When we look at fashion editorials today, rarely we tend to ponder how much they reflect the times we live in. The photographs often seem (especially for those not initiated) as innocent, spontaneous outbursts of creativity, which have more to do with aesthetic whims than stark everyday life and its realities. And yet, after several years, or decades, shedding new light on editorials produced earlier reveal deeper truths about the society. Cité de la Mode et du Design in Paris did exactly that by bringing back into the spotlight the very best of Peter Knapp’s work, mostly realized in the 1960s while he was the artistic director of the famous French magazine ELLE. His photographs, showcased in an exhibition “Dancing in the street: Peter Knapp and fashion 1960-1970” earlier this year, represent a defining era both for fashion and for women’s role in it.

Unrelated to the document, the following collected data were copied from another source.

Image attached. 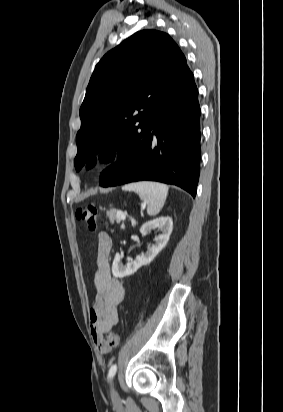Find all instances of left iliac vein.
Listing matches in <instances>:
<instances>
[{"label":"left iliac vein","instance_id":"1","mask_svg":"<svg viewBox=\"0 0 283 412\" xmlns=\"http://www.w3.org/2000/svg\"><path fill=\"white\" fill-rule=\"evenodd\" d=\"M110 395H111V399H112L113 401H118L119 395H118V392H117V390H116V388H115L114 381H112V383H111Z\"/></svg>","mask_w":283,"mask_h":412}]
</instances>
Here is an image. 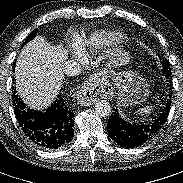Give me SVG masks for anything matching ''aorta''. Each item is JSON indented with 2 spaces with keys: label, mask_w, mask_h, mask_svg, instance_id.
I'll list each match as a JSON object with an SVG mask.
<instances>
[{
  "label": "aorta",
  "mask_w": 183,
  "mask_h": 183,
  "mask_svg": "<svg viewBox=\"0 0 183 183\" xmlns=\"http://www.w3.org/2000/svg\"><path fill=\"white\" fill-rule=\"evenodd\" d=\"M111 110L112 108L110 103L105 100H101L95 105V111L101 117L109 116L111 114Z\"/></svg>",
  "instance_id": "1"
}]
</instances>
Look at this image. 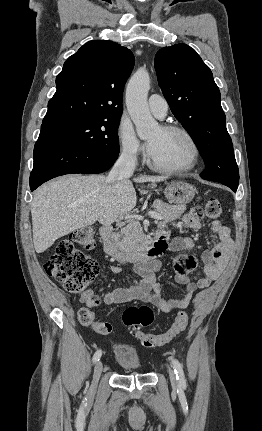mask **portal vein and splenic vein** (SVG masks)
Here are the masks:
<instances>
[{"label": "portal vein and splenic vein", "mask_w": 262, "mask_h": 431, "mask_svg": "<svg viewBox=\"0 0 262 431\" xmlns=\"http://www.w3.org/2000/svg\"><path fill=\"white\" fill-rule=\"evenodd\" d=\"M148 215L155 220H161L162 219V217L159 214H157L156 212H149Z\"/></svg>", "instance_id": "1"}]
</instances>
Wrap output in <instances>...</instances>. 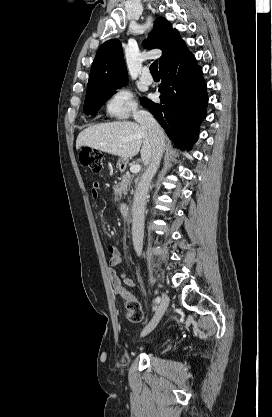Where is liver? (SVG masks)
I'll return each instance as SVG.
<instances>
[{
    "label": "liver",
    "mask_w": 272,
    "mask_h": 417,
    "mask_svg": "<svg viewBox=\"0 0 272 417\" xmlns=\"http://www.w3.org/2000/svg\"><path fill=\"white\" fill-rule=\"evenodd\" d=\"M82 146L125 159L137 155L140 151L144 165H148L152 158L148 131L141 125L129 121L102 123L84 129L77 137L76 149Z\"/></svg>",
    "instance_id": "liver-1"
}]
</instances>
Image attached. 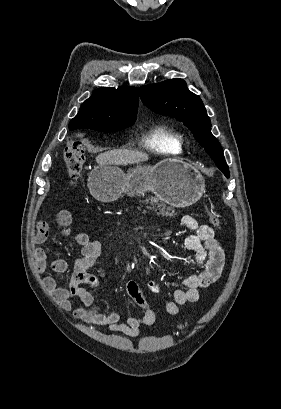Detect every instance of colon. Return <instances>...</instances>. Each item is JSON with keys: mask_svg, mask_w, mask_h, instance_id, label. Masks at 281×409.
<instances>
[{"mask_svg": "<svg viewBox=\"0 0 281 409\" xmlns=\"http://www.w3.org/2000/svg\"><path fill=\"white\" fill-rule=\"evenodd\" d=\"M63 161H64V165H65L67 173L70 176H76L77 173L81 170L83 163H84L82 145L76 141H71L68 147L65 149ZM208 217H209V221L214 226L220 225V217L216 212L209 210ZM181 327L185 328L186 324L182 323Z\"/></svg>", "mask_w": 281, "mask_h": 409, "instance_id": "obj_1", "label": "colon"}]
</instances>
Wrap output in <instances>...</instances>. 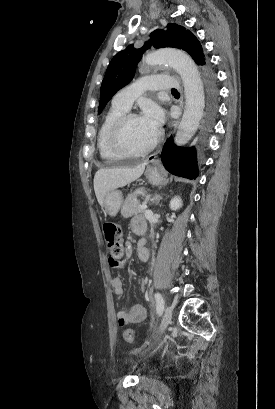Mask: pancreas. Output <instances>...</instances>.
<instances>
[{
    "label": "pancreas",
    "mask_w": 275,
    "mask_h": 409,
    "mask_svg": "<svg viewBox=\"0 0 275 409\" xmlns=\"http://www.w3.org/2000/svg\"><path fill=\"white\" fill-rule=\"evenodd\" d=\"M147 190L145 186L141 188H136L134 192L128 194L126 200H124V205L121 209V215L127 219V217H132L134 213H144L145 209H139L140 202L137 200L138 194H146Z\"/></svg>",
    "instance_id": "1"
}]
</instances>
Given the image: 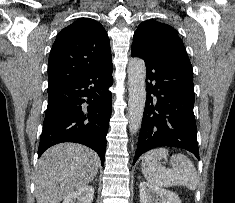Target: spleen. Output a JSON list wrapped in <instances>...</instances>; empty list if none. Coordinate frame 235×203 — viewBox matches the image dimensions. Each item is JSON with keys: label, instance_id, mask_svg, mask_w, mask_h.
<instances>
[{"label": "spleen", "instance_id": "spleen-1", "mask_svg": "<svg viewBox=\"0 0 235 203\" xmlns=\"http://www.w3.org/2000/svg\"><path fill=\"white\" fill-rule=\"evenodd\" d=\"M168 150L156 148L142 156L141 168L145 179L157 187L185 186L195 190L198 175L193 162L184 154H173L170 159L172 169H166L161 159L167 160Z\"/></svg>", "mask_w": 235, "mask_h": 203}]
</instances>
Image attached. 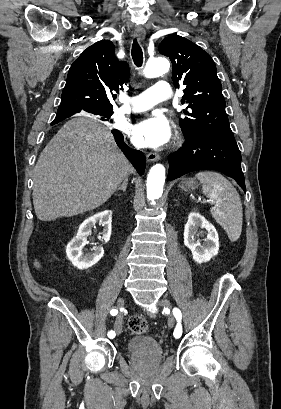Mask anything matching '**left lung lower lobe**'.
Instances as JSON below:
<instances>
[{
	"label": "left lung lower lobe",
	"instance_id": "1",
	"mask_svg": "<svg viewBox=\"0 0 281 409\" xmlns=\"http://www.w3.org/2000/svg\"><path fill=\"white\" fill-rule=\"evenodd\" d=\"M169 157L168 180L196 170H217L237 181L246 192L241 154L234 138L199 133Z\"/></svg>",
	"mask_w": 281,
	"mask_h": 409
}]
</instances>
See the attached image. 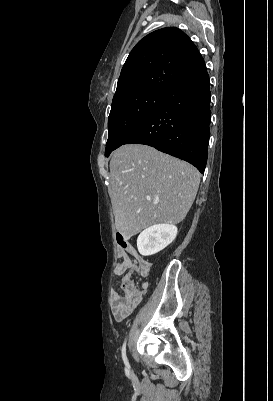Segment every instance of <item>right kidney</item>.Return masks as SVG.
<instances>
[{"label":"right kidney","mask_w":273,"mask_h":401,"mask_svg":"<svg viewBox=\"0 0 273 401\" xmlns=\"http://www.w3.org/2000/svg\"><path fill=\"white\" fill-rule=\"evenodd\" d=\"M177 235L175 225H153L140 233L137 239V249L143 257L155 255L174 241Z\"/></svg>","instance_id":"ca27d5eb"}]
</instances>
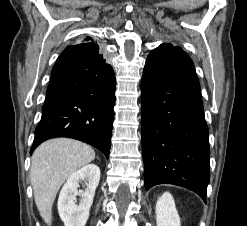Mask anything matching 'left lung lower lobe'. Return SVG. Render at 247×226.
<instances>
[{
	"label": "left lung lower lobe",
	"mask_w": 247,
	"mask_h": 226,
	"mask_svg": "<svg viewBox=\"0 0 247 226\" xmlns=\"http://www.w3.org/2000/svg\"><path fill=\"white\" fill-rule=\"evenodd\" d=\"M141 132L146 189L174 184L206 202L209 132L192 60L179 47L151 51L141 81Z\"/></svg>",
	"instance_id": "left-lung-lower-lobe-1"
}]
</instances>
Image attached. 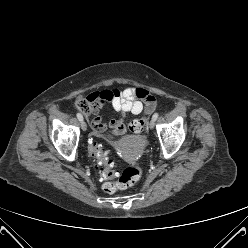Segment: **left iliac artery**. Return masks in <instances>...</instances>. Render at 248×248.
Segmentation results:
<instances>
[{
  "label": "left iliac artery",
  "instance_id": "left-iliac-artery-1",
  "mask_svg": "<svg viewBox=\"0 0 248 248\" xmlns=\"http://www.w3.org/2000/svg\"><path fill=\"white\" fill-rule=\"evenodd\" d=\"M158 116H159V114H158V113H155V114L152 116V119L156 121L157 118H158Z\"/></svg>",
  "mask_w": 248,
  "mask_h": 248
}]
</instances>
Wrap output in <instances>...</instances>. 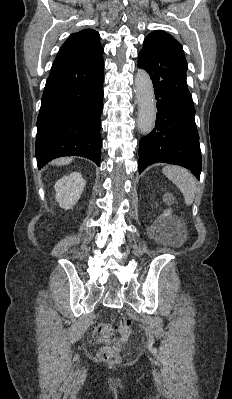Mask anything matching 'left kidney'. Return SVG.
Masks as SVG:
<instances>
[{"label": "left kidney", "mask_w": 232, "mask_h": 399, "mask_svg": "<svg viewBox=\"0 0 232 399\" xmlns=\"http://www.w3.org/2000/svg\"><path fill=\"white\" fill-rule=\"evenodd\" d=\"M172 209H165L164 213H161L160 217H157L152 227L153 235H159V237H168L169 233L172 235H181L186 231V225L179 217H172Z\"/></svg>", "instance_id": "obj_1"}]
</instances>
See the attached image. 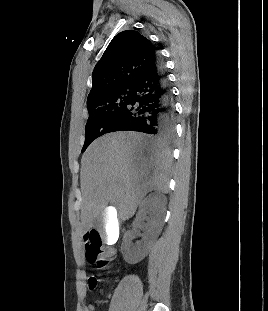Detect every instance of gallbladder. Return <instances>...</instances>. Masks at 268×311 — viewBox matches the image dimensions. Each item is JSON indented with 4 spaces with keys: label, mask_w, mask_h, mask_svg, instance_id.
Instances as JSON below:
<instances>
[{
    "label": "gallbladder",
    "mask_w": 268,
    "mask_h": 311,
    "mask_svg": "<svg viewBox=\"0 0 268 311\" xmlns=\"http://www.w3.org/2000/svg\"><path fill=\"white\" fill-rule=\"evenodd\" d=\"M116 210V205H107L106 209H102L101 217L95 223V227L99 228V233L105 239V246H114L116 239H120Z\"/></svg>",
    "instance_id": "1"
}]
</instances>
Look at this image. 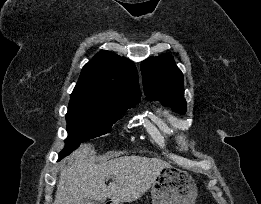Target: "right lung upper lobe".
I'll list each match as a JSON object with an SVG mask.
<instances>
[{
  "instance_id": "obj_1",
  "label": "right lung upper lobe",
  "mask_w": 261,
  "mask_h": 204,
  "mask_svg": "<svg viewBox=\"0 0 261 204\" xmlns=\"http://www.w3.org/2000/svg\"><path fill=\"white\" fill-rule=\"evenodd\" d=\"M138 73L133 62L110 51L96 54L81 71L71 94L99 104H131L140 101Z\"/></svg>"
}]
</instances>
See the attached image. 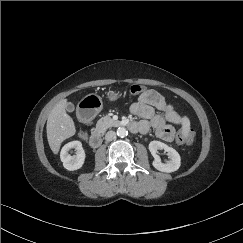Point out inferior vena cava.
I'll list each match as a JSON object with an SVG mask.
<instances>
[{
  "instance_id": "inferior-vena-cava-1",
  "label": "inferior vena cava",
  "mask_w": 243,
  "mask_h": 243,
  "mask_svg": "<svg viewBox=\"0 0 243 243\" xmlns=\"http://www.w3.org/2000/svg\"><path fill=\"white\" fill-rule=\"evenodd\" d=\"M114 139H116V133L114 131H108L105 135V140L112 141Z\"/></svg>"
}]
</instances>
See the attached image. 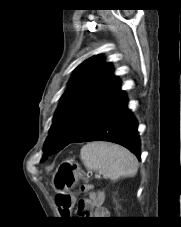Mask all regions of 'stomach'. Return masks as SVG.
Wrapping results in <instances>:
<instances>
[{"label":"stomach","mask_w":181,"mask_h":227,"mask_svg":"<svg viewBox=\"0 0 181 227\" xmlns=\"http://www.w3.org/2000/svg\"><path fill=\"white\" fill-rule=\"evenodd\" d=\"M81 168L74 160H65L57 168L52 177V187L57 193L70 192L78 183Z\"/></svg>","instance_id":"1"}]
</instances>
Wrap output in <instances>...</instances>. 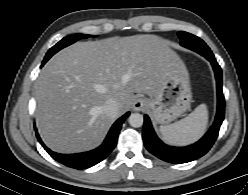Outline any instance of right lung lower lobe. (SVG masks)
Wrapping results in <instances>:
<instances>
[{"label":"right lung lower lobe","instance_id":"right-lung-lower-lobe-1","mask_svg":"<svg viewBox=\"0 0 248 195\" xmlns=\"http://www.w3.org/2000/svg\"><path fill=\"white\" fill-rule=\"evenodd\" d=\"M45 63L46 62H43L42 66ZM128 116H129V112H127L125 115L120 117L111 127L103 144L97 149L91 150L89 152H83L77 154H58L56 152L51 151L49 148H47L44 145L37 132L36 135L40 144L44 147V149L48 152V154L56 161L74 169H86L101 162L115 148L121 126L124 120Z\"/></svg>","mask_w":248,"mask_h":195}]
</instances>
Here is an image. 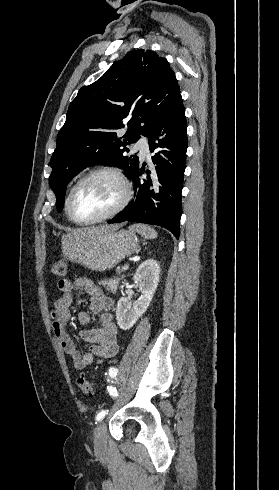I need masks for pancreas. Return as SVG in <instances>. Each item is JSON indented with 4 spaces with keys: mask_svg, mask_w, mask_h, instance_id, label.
<instances>
[{
    "mask_svg": "<svg viewBox=\"0 0 279 490\" xmlns=\"http://www.w3.org/2000/svg\"><path fill=\"white\" fill-rule=\"evenodd\" d=\"M116 272L117 274H121V272H124V270L121 268V270H116ZM120 280H122V276H116V278H113V280H102L100 284L101 286H104L106 290H114V292H116Z\"/></svg>",
    "mask_w": 279,
    "mask_h": 490,
    "instance_id": "obj_1",
    "label": "pancreas"
}]
</instances>
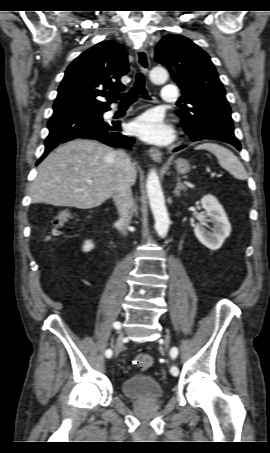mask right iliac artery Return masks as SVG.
Wrapping results in <instances>:
<instances>
[{"label": "right iliac artery", "instance_id": "right-iliac-artery-1", "mask_svg": "<svg viewBox=\"0 0 270 453\" xmlns=\"http://www.w3.org/2000/svg\"><path fill=\"white\" fill-rule=\"evenodd\" d=\"M113 327L115 329H120V327H121L120 322H115L113 324ZM105 355H106L107 358H110L112 356V350L111 349H107L106 352H105Z\"/></svg>", "mask_w": 270, "mask_h": 453}]
</instances>
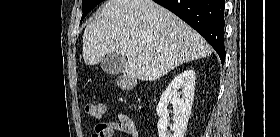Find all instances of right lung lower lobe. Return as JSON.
I'll return each instance as SVG.
<instances>
[{"instance_id": "98d812e1", "label": "right lung lower lobe", "mask_w": 280, "mask_h": 137, "mask_svg": "<svg viewBox=\"0 0 280 137\" xmlns=\"http://www.w3.org/2000/svg\"><path fill=\"white\" fill-rule=\"evenodd\" d=\"M201 34L225 61V0H154Z\"/></svg>"}]
</instances>
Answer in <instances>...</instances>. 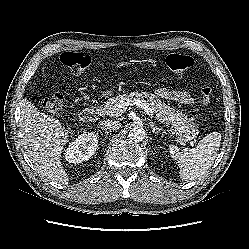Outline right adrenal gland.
<instances>
[{"label": "right adrenal gland", "instance_id": "2a0ac1e0", "mask_svg": "<svg viewBox=\"0 0 249 249\" xmlns=\"http://www.w3.org/2000/svg\"><path fill=\"white\" fill-rule=\"evenodd\" d=\"M102 131L104 130L102 127L98 126ZM109 132L105 130V134H108Z\"/></svg>", "mask_w": 249, "mask_h": 249}]
</instances>
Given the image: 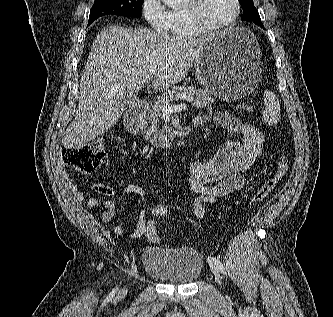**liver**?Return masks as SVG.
Returning <instances> with one entry per match:
<instances>
[{
  "instance_id": "1",
  "label": "liver",
  "mask_w": 333,
  "mask_h": 317,
  "mask_svg": "<svg viewBox=\"0 0 333 317\" xmlns=\"http://www.w3.org/2000/svg\"><path fill=\"white\" fill-rule=\"evenodd\" d=\"M211 36L184 37L122 25L102 29L81 76L78 110L62 136L64 148L79 149L107 132L126 109L122 97L133 96L150 79L156 91L181 82Z\"/></svg>"
}]
</instances>
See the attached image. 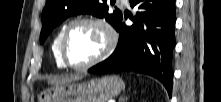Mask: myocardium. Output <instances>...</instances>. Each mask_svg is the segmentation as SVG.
I'll return each instance as SVG.
<instances>
[{
  "instance_id": "1",
  "label": "myocardium",
  "mask_w": 221,
  "mask_h": 102,
  "mask_svg": "<svg viewBox=\"0 0 221 102\" xmlns=\"http://www.w3.org/2000/svg\"><path fill=\"white\" fill-rule=\"evenodd\" d=\"M79 24H90L98 27L104 34L105 44L102 51L91 61L82 65H74L68 61L65 49H66L67 38L70 31L72 30V28H74ZM116 44H117L116 31L106 19L97 16H82L72 20L70 23L66 25L60 40V46H59L60 57L65 67H69L74 70H86L101 63L106 58H108L115 49Z\"/></svg>"
}]
</instances>
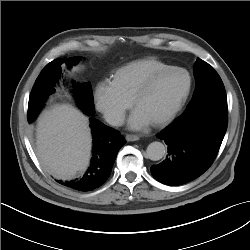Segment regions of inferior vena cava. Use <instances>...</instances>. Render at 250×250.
I'll return each mask as SVG.
<instances>
[{
	"mask_svg": "<svg viewBox=\"0 0 250 250\" xmlns=\"http://www.w3.org/2000/svg\"><path fill=\"white\" fill-rule=\"evenodd\" d=\"M105 120L113 126H121L124 123L125 117L123 113L111 111L105 115Z\"/></svg>",
	"mask_w": 250,
	"mask_h": 250,
	"instance_id": "602c4592",
	"label": "inferior vena cava"
}]
</instances>
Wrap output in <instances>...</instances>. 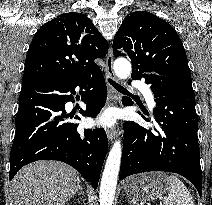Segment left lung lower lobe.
<instances>
[{
	"label": "left lung lower lobe",
	"mask_w": 212,
	"mask_h": 205,
	"mask_svg": "<svg viewBox=\"0 0 212 205\" xmlns=\"http://www.w3.org/2000/svg\"><path fill=\"white\" fill-rule=\"evenodd\" d=\"M132 78H144L147 84H151L156 101L153 113L159 127L151 130L134 122L124 124L119 179L148 171L174 172L187 178L201 196L198 121L191 82L156 73Z\"/></svg>",
	"instance_id": "1"
}]
</instances>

The Swiss creative (to mention him only as a photographer would do disgrace to his numerous endeavors, among which – graphics, painting and videos) produced photos of unparalleled vibrancy and poignancy. Flirtatious editorials, published mostly in the pages of ELLE, spell freedom, joy and modernity that resonate so well even today. At first glance, the shots surprise by their apparent simplicity – mainly three things in focus, a woman and her clothes caught in an insouciant movement.
It was inconceivable for a woman to pose like a statue with her clothes as a fine trophy; no way it would have corresponded to the spirit of the times. These were the times that announced the rise of ready-to-wear and women started to wear clothes that felt like a second skin; feminine figures were finally liberated, and not burdened by them. Clothes needed to be functional and serve throughout the day while remaining visually engaging and flattering.
Therefore, it was an incredibly important time for designers to weigh in. Having closely collaborated with such masterminds as André Courrèges, Pierre Cardin or Emmanuel Ungaro, Knapp documented the new, futurist fashion offered to women. Geometric shapes, glossy textures, shiny surfaces signaled a triumph of creativity over convention, a brave regard to the future and everything it might bring. It also announced the rise of individualism, where clothes serve to accentuate the woman’s character rather than create it. Minimalistic, often colorful backgrounds, whether superficial, urban or natural, also play an important part. They frame the otherwise unrestricted movement and give it substance.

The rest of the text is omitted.